▶ _The problem_: The answer must consist of the records below, repeated exactly.

▶ _Data section_:
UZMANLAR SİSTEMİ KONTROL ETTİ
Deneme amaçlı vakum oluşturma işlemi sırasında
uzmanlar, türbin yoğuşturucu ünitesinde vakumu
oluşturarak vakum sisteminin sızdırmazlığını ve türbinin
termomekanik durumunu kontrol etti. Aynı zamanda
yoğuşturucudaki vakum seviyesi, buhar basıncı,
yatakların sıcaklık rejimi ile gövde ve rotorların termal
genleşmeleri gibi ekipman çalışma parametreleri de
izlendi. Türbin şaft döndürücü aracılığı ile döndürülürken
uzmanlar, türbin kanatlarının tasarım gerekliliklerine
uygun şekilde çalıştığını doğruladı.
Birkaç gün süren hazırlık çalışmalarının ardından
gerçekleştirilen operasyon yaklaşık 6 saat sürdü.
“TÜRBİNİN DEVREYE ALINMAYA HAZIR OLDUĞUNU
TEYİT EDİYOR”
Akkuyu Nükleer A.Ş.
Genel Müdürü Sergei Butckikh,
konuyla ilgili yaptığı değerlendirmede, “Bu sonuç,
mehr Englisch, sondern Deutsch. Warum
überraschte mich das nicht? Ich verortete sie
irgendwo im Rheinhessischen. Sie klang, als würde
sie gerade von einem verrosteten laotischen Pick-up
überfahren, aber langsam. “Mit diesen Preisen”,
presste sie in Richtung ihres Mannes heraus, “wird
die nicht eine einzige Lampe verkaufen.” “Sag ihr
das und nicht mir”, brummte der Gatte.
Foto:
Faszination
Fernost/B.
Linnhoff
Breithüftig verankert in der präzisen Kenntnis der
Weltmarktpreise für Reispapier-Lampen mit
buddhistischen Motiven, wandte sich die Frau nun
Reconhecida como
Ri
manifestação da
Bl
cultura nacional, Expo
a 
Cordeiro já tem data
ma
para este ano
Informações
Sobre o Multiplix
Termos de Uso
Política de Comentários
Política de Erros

▶ _Finished task_:
UZMANLAR SİSTEMİ KONTROL ETTİ
Deneme amaçlı vakum oluşturma işlemi sırasında
uzmanlar, türbin yoğuşturucu ünitesinde vakumu
oluşturarak vakum sisteminin sızdırmazlığını ve türbinin
termomekanik durumunu kontrol etti. Aynı zamanda
yoğuşturucudaki vakum seviyesi, buhar basıncı,
yatakların sıcaklık rejimi ile gövde ve rotorların termal
genleşmeleri gibi ekipman çalışma parametreleri de
izlendi. Türbin şaft döndürücü aracılığı ile döndürülürken
uzmanlar, türbin kanatlarının tasarım gerekliliklerine
uygun şekilde çalıştığını doğruladı.
Birkaç gün süren hazırlık çalışmalarının ardından
gerçekleştirilen operasyon yaklaşık 6 saat sürdü.
“TÜRBİNİN DEVREYE ALINMAYA HAZIR OLDUĞUNU
TEYİT EDİYOR”
Akkuyu Nükleer A.Ş.
Genel Müdürü Sergei Butckikh,
konuyla ilgili yaptığı değerlendirmede, “Bu sonuç,
mehr Englisch, sondern Deutsch. Warum
überraschte mich das nicht? Ich verortete sie
irgendwo im Rheinhessischen. Sie klang, als würde
sie gerade von einem verrosteten laotischen Pick-up
überfahren, aber langsam. “Mit diesen Preisen”,
presste sie in Richtung ihres Mannes heraus, “wird
die nicht eine einzige Lampe verkaufen.” “Sag ihr
das und nicht mir”, brummte der Gatte.
Foto:
Faszination
Fernost/B.
Linnhoff
Breithüftig verankert in der präzisen Kenntnis der
Weltmarktpreise für Reispapier-Lampen mit
buddhistischen Motiven, wandte sich die Frau nun
Reconhecida como
Ri
manifestação da
Bl
cultura nacional, Expo
a 
Cordeiro já tem data
ma
para este ano
Informações
Sobre o Multiplix
Termos de Uso
Política de Comentários
Política de Erros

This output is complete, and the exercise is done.